All of this agrees perfectly with Catholic doctrine, for purgatory is a temporal punishment for sins committed on earth, but one will eventually escape those purifying flames, allowing him to be saved and enter heaven.

On the other hand, 1 Corinthians 3:17 says that those who sin severely, that is, all of their works are burned up as they destroy God’s temple, they will be destroyed by God. This is a reference to hell.

Hence, in 1 Corinthians 3:13 we have heaven; in 3:15 we have purgatory; and in 3:17 we have hell, all in accord with Catholic doctrine.

If you want to know more about the issue of Purgatory and how to support it from Scripture, consult my books Not By Faith Alone, pp. 479-516, or How Can I Get to Heaven, pp. 279-306


Question 5Which is more powerful angels or saints?


Thank you so much for your reply. If one prays to ones guardian angel for, say, a car spot rather than praying to the "saint of finding a car spot" (for want of a better example) is it more likely that the guardian angel will find that car spot than the saint?

I will buying your books later on to learn more about our faith.

God Bless,


R. Sungenis: Mary, it is my understanding from Scripture and Catholic theology that we appeal to angels in cases of spiritual attack, but we appeal to saints for spiritual favors, especially those of which they are the patrons. Use that as your guideline.


Question 4Which is the True Church?

SUNGENIS: As I said before, if you can find a consensus of Eastern bishops prior to 1054 who did not give their allegiance to the Roman pontiff, then you have something

AL: Begging the question. Eastern Bishops before 1054 joined any Bishop, not just the Roman Pontiff, due to confession of faith. Not because he was the Roman Pontiff. But if you want examples, they exist; Photian Schism of 869 and Third Ecumenical Council if I remember correctly.

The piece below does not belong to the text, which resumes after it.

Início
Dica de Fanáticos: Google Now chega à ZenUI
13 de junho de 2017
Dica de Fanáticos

R. Sungenis: Al, after all this blustering, you have only one example of a group of Eastern bishops who didn't give their allegiance to the pope of Rome?? We have even more dissenters in the Latan church, for Pete's sake. I rest my case.

By the way, the Third Ecumenical Council gave its allegiance to the pope. I suggest you do your homework before you enter such debates.

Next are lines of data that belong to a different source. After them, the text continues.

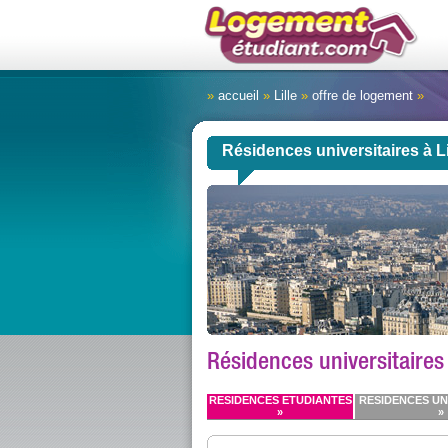
»
accueil
»
Lille
»
offre de logement
»
Résidences universitaires à Li
Résidences universitaires
RESIDENCES ETUDIANTES
RESIDENCES UN
»
»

Question 3Re: Emily Rose: Can a Christian become possessed?

I read your Q&A and article on Emily Rose. How is it that a girl from a devout family can be possesed? Why would God let this happen? If I recall, a book I read once, by Rome's chief exorcist, said that to become possesed you have to give some sort of consent to the devil. Is that correct?


R. Sungenis: Amy, in this case, I'm going to let Fr. Harrison answer this question, since he is an expert in these areas, having worked in exorcisms in the past. Here is his response to someone else who asked the same question:

Dear Peggy,

Thanks for your very kind letter.

I would say the theology behind Emily Rose's possession in the movie (and, it seems, in the real life case it was based on) is perfectly authentic. That's one reason I said in my review that it was "the real thing."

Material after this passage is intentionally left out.